Sonhou João Cordeiro que subia aos céus, no bojo de uma nave estranha, tripulada por seres esquisitos.
Contou o sonho primeiro a sua mulher. Levaram aquilo muito a sério e durante toda a manhã engendraram novas teorias, que à tarde deixaram seus ouvintes em estado de graça.
A sabedoria de João assentava-se em Os fundamentos da vida, de um tal Krishnaradha, edição apócrifa do Rigveda, traduzida do francês para o português pelo carioca Sidarta Hastinapura. E também em Sodoma e os deuses, de Jack Morton, e Os extraterrestres, de Teddy Young.
Armado de tão maravilhosas armas, levava a vida a combater os leitores de porcarias e inutilidades, como Homero, Camões, Machado, Graciliano.
Os materialistas, coitados, mereciam dele as mais ferinas farpas, por voltarem as costas à vida, à energia cósmica, à realidade impalpável.
Sua sábia boca enchia-se de espuma diante de bebedores de cerveja, fumantes, frequentadores de motéis, revolucionários, admiradores de Lampião, Pelé e Carlitos.
No seu sonho privilegiado, acompanhado apenas dos navegantes do infinito, olhava para a Terra, aquela minúscula bolinha azul, e ria dos bichos humanos, salvo da catástrofe.
A palavra jorrava de seus olhos feito chispas incendiárias. Onde permanecesse por mais de um discurso, deixava plantado o vírus de sua ciência.
— Só existe uma verdade e esta eu a sei. Ela está nas palavras dos seres, não destes imbecis chamados filósofos, mas daqueles que nunca aprenderam nada, porque já trouxeram consigo todas as explicações.
Se alguém se interessava por suas pregações, não mais parava de falar, a citar Krishnaradha a três por dois.
Parecia viver o sonho: liberto da mentira da Terra, a navegar no rumo da Verdade, passageiro da Nave da Vida.
No trabalho contava com alguns ouvintes e uns poucos adversários. Aos primeiros dedicava uma ou duas horas por dia e aos outros chamava de vermes, bichos e cadáveres.
Se falavam de salários, carestia, injustiça, irritava-se com tanta mesquinhez. A vida vibrava dentro de cada um, lá fora, na selva, na água, no ar.
— A realidade está além de tudo isto, porque antes da roupa que vestimos, do livro que vocês lêem, das preocupações que vocês têm, já a vida existia.
Lembrava-se bem: a espaçonave de seu sonho tinha formas variadas — achatada, pontiaguda, circular — e os tripulantes não falavam, comunicavam-se com ele por meio de sinais, gestos, cores, sentimentos materializados.
Conhecia pessoalmente o mestre Krishnaradha, que vivia na Suíça, ocupado apenas com os ensinamentos da vida, em conferências diárias.
— Quantos seres existem entre nós?
— Dez, cem, milhares. Eles estão por aí, vivendo, aguardando o momento da Viagem.

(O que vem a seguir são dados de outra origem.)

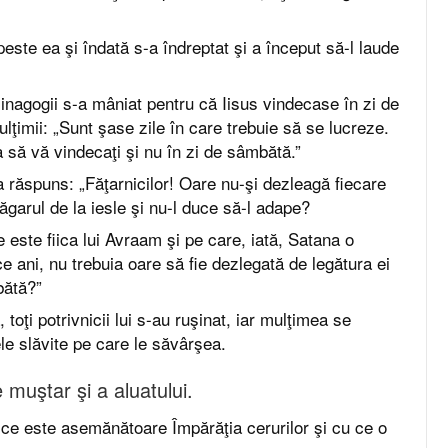
peste ea şi îndată s-a îndreptat şi a început să-l laude
nagogii s-a mâniat pentru că Iisus vindecase în zi de
ţimii: „Sunt şase zile în care trebuie să se lucreze.
a să vă vindecaţi şi nu în zi de sâmbătă.”
 răspuns: „Făţarnicilor! Oare nu-şi dezleagă fiecare
ăgarul de la iesle şi nu-l duce să-l adape?
 este fiica lui Avraam şi pe care, iată, Satana o
 ani, nu trebuia oare să fie dezlegată de legătura ei
bătă?”
oţi potrivnicii lui s-au ruşinat, iar mulţimea se
le slăvite pe care le săvârşea.
 muştar şi a aluatului.
ce este asemănătoare Împărăţia cerurilor şi cu ce o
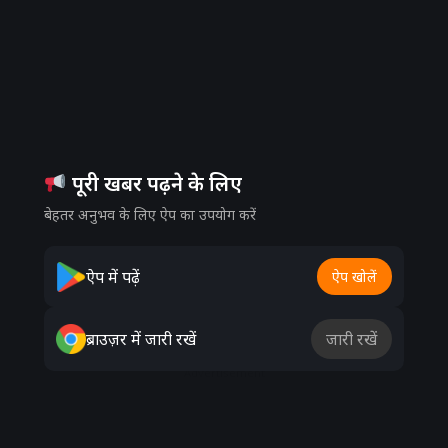
पूरी खबर पढ़ने के लिए
बेहतर अनुभव के लिए ऐप का उपयोग करें
ऐप में पढ़ें
ऐप खोलें
ब्राउज़र में जारी रखें
जारी रखें
Advertisement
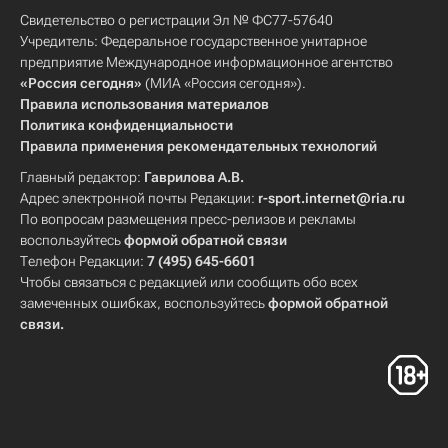
Свидетельство о регистрации Эл № ФС77-57640
Учредитель: Федеральное государственное унитарное
предприятие Международное информационное агентство
«Россия сегодня»
(МИА «Россия сегодня»).
Правила использования материалов
Политика конфиденциальности
Правила применения рекомендательных технологий
Главный редактор:
Гаврилова А.В.
Адрес электронной почты Редакции:
r-sport.internet@ria.ru
По вопросам размещения пресс-релизов и рекламы
воспользуйтесь
формой обратной связи
Телефон Редакции:
7 (495) 645-6601
Чтобы связаться с редакцией или сообщить обо всех
замеченных ошибках, воспользуйтесь
формой обратной
связи
.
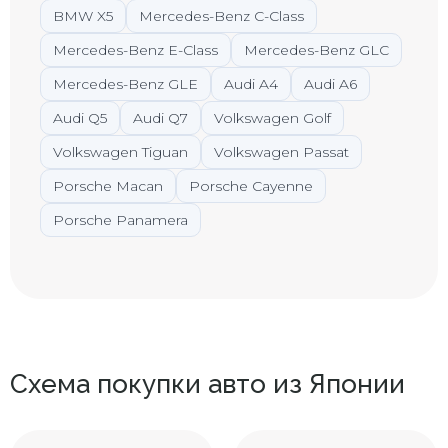
BMW X5
Mercedes-Benz C-Class
Mercedes-Benz E-Class
Mercedes-Benz GLC
Mercedes-Benz GLE
Audi A4
Audi A6
Audi Q5
Audi Q7
Volkswagen Golf
Volkswagen Tiguan
Volkswagen Passat
Porsche Macan
Porsche Cayenne
Porsche Panamera
Схема покупки авто из Японии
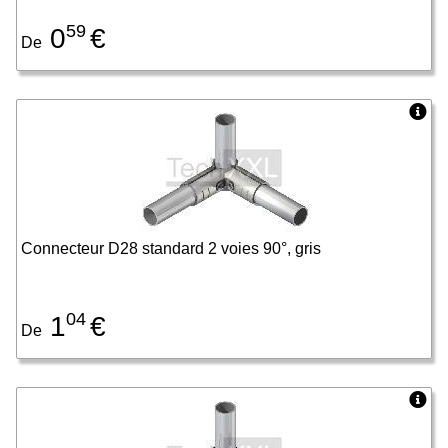
59
0
€
De
Connecteur D28 standard 2 voies 90°, gris
04
1
€
De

A ciência de João ia além dos livros indianos, da sabedoria antiga e eterna dos seres como Cristo e Krishnaradha.
— Os homens, como os outros animais, nasceram de sementes lançadas à Terra por seres superiores, habitantes de outros mundos.
Os extraterrestres podiam apresentar formas humanas. No sonho, por exemplo, os tripulantes da nave até falavam português e vestiam-se como lavradores.
— De longe percebi tudo e nem me espantei quando perguntaram se eu já queria partir.
A reputação de João variava de pessoa para pessoa: sábio, sabido, doido, besta. Para sua mulher talvez chegasse a santo.
Apregoava o fim da raça humana, por se ter distanciado da vida, dos objetivos do Criador, e ao mesmo tempo abria baterias contra postemas como Hitler.
— A catástrofe não tarda — bradava.
— A guerra? — perguntavam, espantados, seus ouvintes.
– Ela e tudo: maremotos, furacões, terremotos, incêndios, inundações. E dela só se salvarão os seres, porque vocês, a grande maioria, não são seres, são bichos.
No sonho, deixava a Terra, essa morada podre de vermes, e alcançava a dimensão dos deuses.
Não viajou em vida, porém. Morreu recentemente, após ingerir um litro de inseticida.